Een dubbelgevouwen steekkaart vormt dus een katerntje van formaat A6, met twee recto- en twee verso-kanten. Om te schrijven leg ik de steekkaart ongevouwen bovenop een gelinieerd sjabloon, waar ik van onderaf doorheen licht. Om die reden schrijf ik recto met rood en verso met zwart, want zwart schrijven bovenop een oplichtende rode regel uit de achterkant gaat zeer goed, maar met andere combinaties (zwart op zwart, rood op rood, rood op zwart) lukt dat veel minder.
De helling
Als leidraad gebruik ik [M], waar het Belgische handschrift voor 90% mee overeenstemt.
Het geschrift helt sterk naar rechts, de helling is namelijk 3/2. Tegenwoordig zijn lelijke penhouders in omloop waarin de pen in een hoek is aangebracht, maar ik gebruik de ambachtelijke werkwijze die in [M] gegeven wordt: ik leg mijn blad schuin.

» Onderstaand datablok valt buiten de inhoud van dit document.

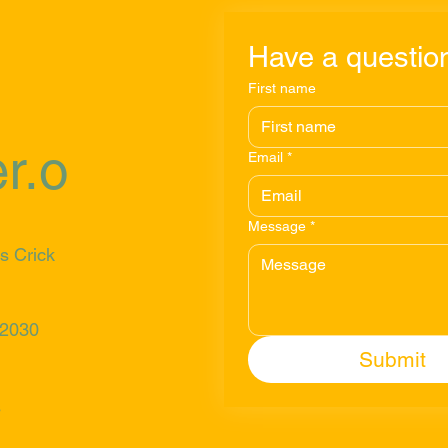
Have a question
First name
r.o
Email
*
Message
*
s Crick
 2030
Submit
s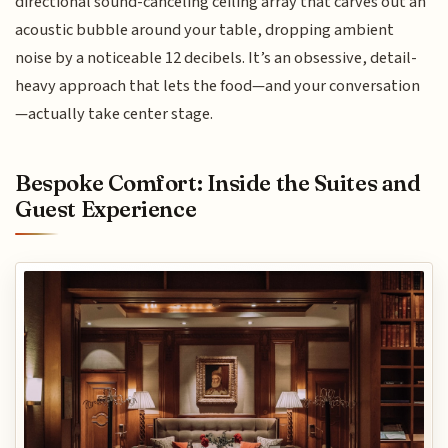
directional sound-canceling ceiling array that carves out an
acoustic bubble around your table, dropping ambient
noise by a noticeable 12 decibels. It’s an obsessive, detail-
heavy approach that lets the food—and your conversation
—actually take center stage.
Bespoke Comfort: Inside the Suites and
Guest Experience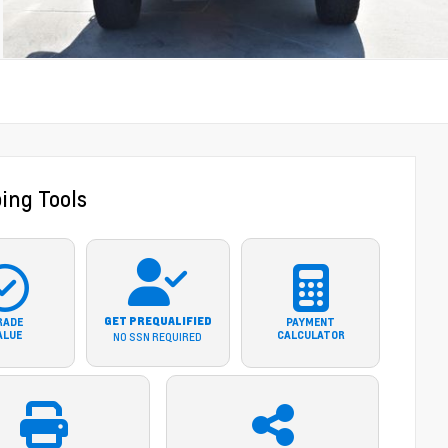
ing Tools
GET PREQUALIFIED
RADE
PAYMENT
ALUE
CALCULATOR
NO SSN REQUIRED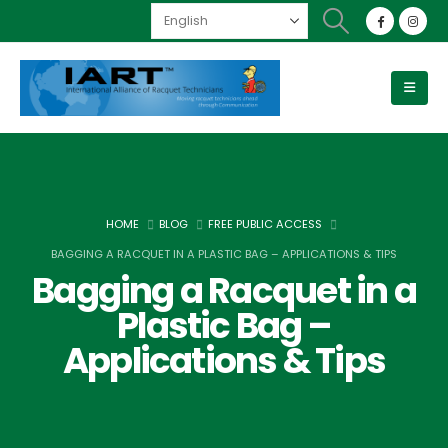
HOME
BLOG
FREE PUBLIC ACCESS
BAGGING A RACQUET IN A PLASTIC BAG – APPLICATIONS & TIPS
Bagging a Racquet in a
Plastic Bag –
Applications & Tips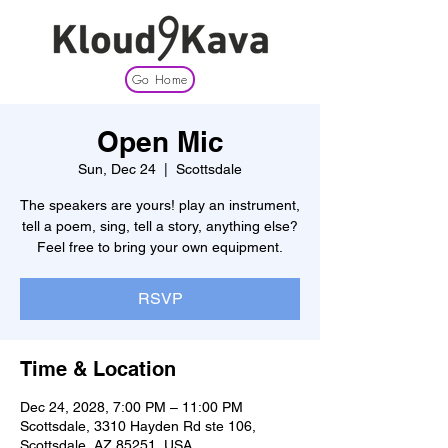
Go Home
Open Mic
Sun, Dec 24
  |  
Scottsdale
The speakers are yours! play an instrument,
tell a poem, sing, tell a story, anything else?
Feel free to bring your own equipment.
RSVP
Time & Location
Dec 24, 2028, 7:00 PM – 11:00 PM
Scottsdale, 3310 Hayden Rd ste 106,
Scottsdale, AZ 85251, USA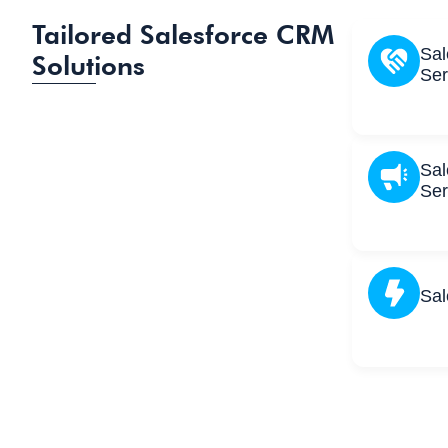
Tailored Salesforce CRM
Sal
Solutions
Ser
Sal
Ser
Sal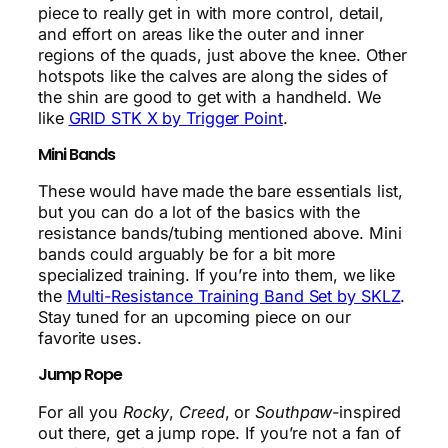
piece to really get in with more control, detail,
and effort on areas like the outer and inner
regions of the quads, just above the knee. Other
hotspots like the calves are along the sides of
the shin are good to get with a handheld. We
like
GRID STK X by Trigger Point
.
Mini Bands
These would have made the bare essentials list,
but you can do a lot of the basics with the
resistance bands/tubing mentioned above. Mini
bands could arguably be for a bit more
specialized training. If you’re into them, we like
the
Multi-Resistance Training Band Set by SKLZ
.
Stay tuned for an upcoming piece on our
favorite uses.
Jump Rope
For all you
Rocky
,
Creed
, or
Southpaw
-inspired
out there, get a jump rope. If you’re not a fan of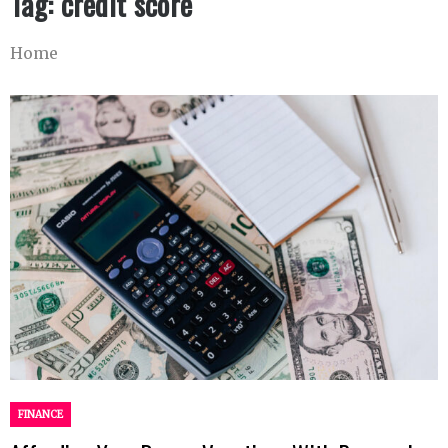
Tag:
credit score
Home
FINANCE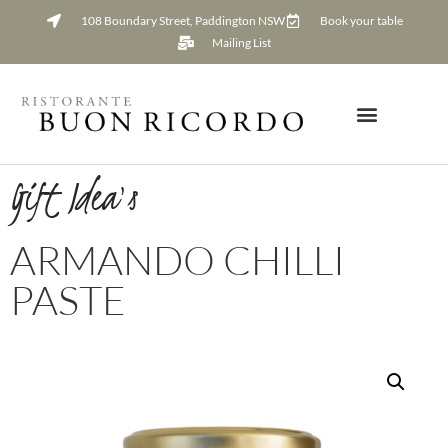
108 Boundary Street, Paddington NSW
Book your table
Mailing List
Gift Idea's
ARMANDO CHILLI
PASTE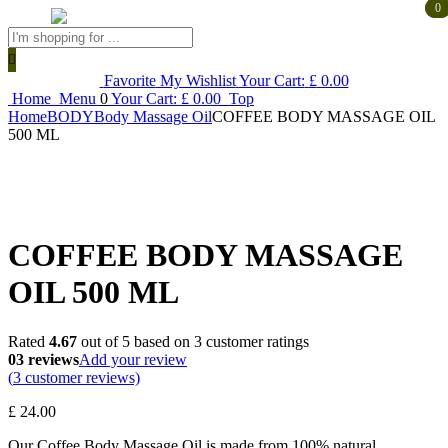
0
0
Products
search
Favorite
My Wishlist
Your Cart:
£
0.00
Home
Menu
0
Your Cart:
£
0.00
Top
Home
BODY
Body Massage Oil
COFFEE BODY MASSAGE OIL
500 ML
COFFEE BODY MASSAGE
OIL 500 ML
Rated
4.67
out of 5 based on
3
customer ratings
03 reviews
Add your review
(
3
customer reviews)
£
24.00
Our Coffee Body Massage Oil is made from 100% natural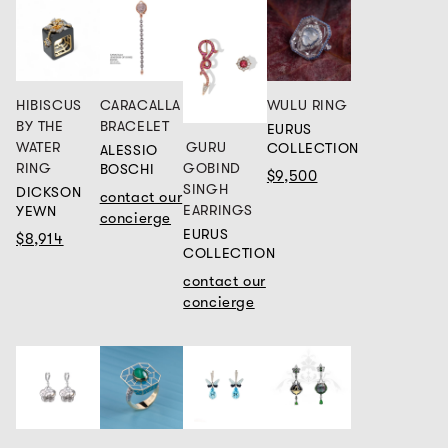
HIBISCUS
CARACALLA
WULU RING
BY THE
BRACELET
EURUS
GURU
WATER
COLLECTION
ALESSIO
GOBIND
RING
BOSCHI
$9,500
SINGH
DICKSON
contact our
EARRINGS
YEWN
concierge
EURUS
$8,914
COLLECTION
contact our
concierge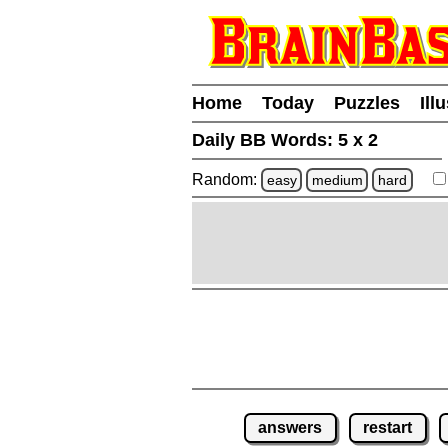
Home
Today
Puzzles
Ill
Daily BB Words:
5 x 2
Random:
easy
medium
hard
answers
restart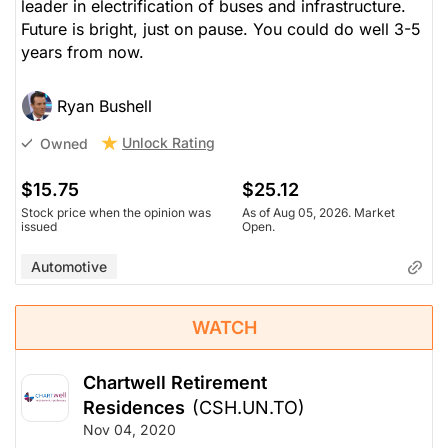
leader in electrification of buses and infrastructure.
Future is bright, just on pause. You could do well 3-5
years from now.
Ryan Bushell
Unlock Rating
Owned
$15.75
$25.12
Stock price when the opinion was
As of Aug 05, 2026. Market
issued
Open.
Automotive
WATCH
Chartwell Retirement
Residences
(CSH.UN.TO)
Nov 04, 2020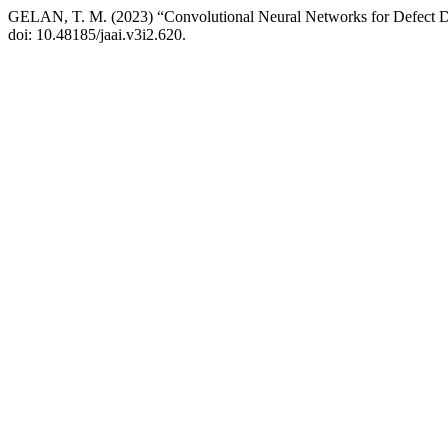
GELAN, T. M. (2023) “Convolutional Neural Networks for Defect D
doi: 10.48185/jaai.v3i2.620.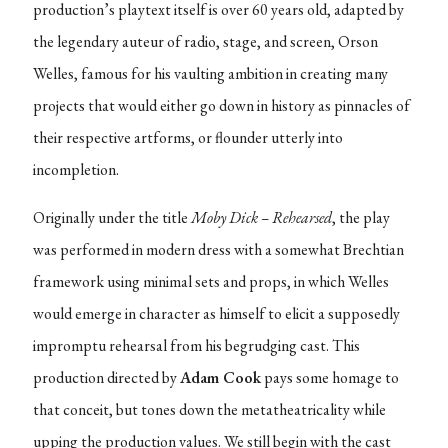
production’s playtext itself is over 60 years old, adapted by
the legendary auteur of radio, stage, and screen, Orson
Welles, famous for his vaulting ambition in creating many
projects that would either go down in history as pinnacles of
their respective artforms, or flounder utterly into
incompletion.
Originally under the title
Moby Dick – Rehearsed
, the play
was performed in modern dress with a somewhat Brechtian
framework using minimal sets and props, in which Welles
would emerge in character as himself to elicit a supposedly
impromptu rehearsal from his begrudging cast. This
production directed by
Adam Cook
pays some homage to
that conceit, but tones down the metatheatricality while
upping the production values. We still begin with the cast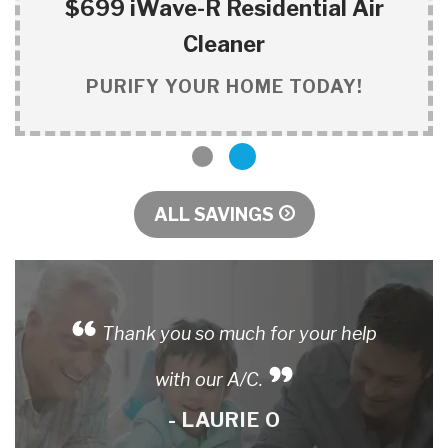
$699 iWave-R Residential Air
Cleaner
PURIFY YOUR HOME TODAY!
1
2
ALL SAVINGS
Thank you so much for your help
with our A/C.
- LAURIE O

De breedste pennetrekken schrijft men dus vertikaal, van boven naar beneden. Ik houd mijn pen zo gedraaid dat de vaneen geduwde helften de breedste trek opleveren als de pen van boven naar beneden bewogen wordt. Hieronder de 'natuurlijke' stand en de 'gedraaide' stand van de pen.
De kleine letters
In [M] wordt het cursief schrift in drie grootten beschreven, met normeringen die afhankelijk zijn van het gekozen corpus, en die dus niet gewoon volgen door alles te vergroten of te verkleinen. In de fine cursive zijn de letters 2 millimeter hoog (afstanden vertikaal gemeten). Bovenlussen stijgen tot 8mm (boven de basislijn, waarop de "o" rust), onderlussen zakken tot -6mm. De "d" stijgt tot 6mm, de "t" tot 5mm. De "p" en de "q" zakken tot -5mm. De langste letter, "f", is dus 14mm lang en dat is ook de afstand tussen de regels. (Er gaan 10 van die regels op mijn steekkaart van 148 mm, maar ik houd het bij 8.)
Het alfabet van de kleine letters in [M] is als volgt:
en dat werd identiek zo aangeleerd in 1899. Dit is ook (zonder het dik-dun) mijn alfabet uit 1954, behalve dat de 'z' bij ons geen onderlus meer had. Ik schrijf dus ook een lusloze "z", omdat ik mijn goede onderwijzers zo trouw mogelijk wil blijven. Historische voorbeelden zijn in modelboeken bijna niet te vinden. In [S, plaat 44] staat
om te tonen hoe men zich moet redden als er geen plaats is voor een behoorlijke onderlus.
De hoofdletters
De hoofdletters in [M] zijn als volgt:
Noteer dat "F" een asymmetrisch "dwarsstreepje" heeft, dat naar boven loopt en eindigt met een neerwaartse haak aan de rechterkant. In [J], een halve eeuw later, vindt men nog altijd
Nu is er bij de hoofdletters altijd en overal meer variatie dan voor kleine letters, en in België gebruikt men systematisch, al meer dan een eeuw lang, andere vormen voor de hoofdletters die hierboven van een stip voorzien zijn. Van die met een rode stip vormen de Belgische varianten een familie met als gemeenschappelijk kenmerk de "vlag" links en de spitse voet. In het schoolschrift uit 1899 staan ze als volgt:
en de "Z" is daar
Van de hoofdletters met blauwe stip heeft de Belgische "Z" dus geen onderlus, maar dat komt ook in Frankrijk voor ([J, p.110]). Veel drastischer zijn de ingrepen in de "F": van de krul bovenaan is in België de rechtse helft verdwenen, en van het streepje de linkerhelft.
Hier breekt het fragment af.